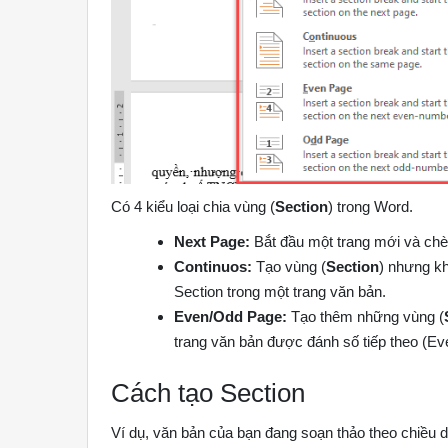
Có 4 kiểu loại chia vùng (
Section
) trong Word.
Next Page:
Bắt đầu một trang mới và chè
Continuos:
Tạo vùng (
Section
) nhưng kh
Section trong một trang văn bản.
Even/Odd Page:
Tạo thêm những vùng (
trang văn bản được đánh số tiếp theo (Eve
Cách tạo Section
Ví dụ, văn bản của bạn đang soạn thảo theo chiều d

# TASK STATEMENT
How many lines of the listing include the string "vùng"? Respond with the number only.

# RESPONSE BELOW
3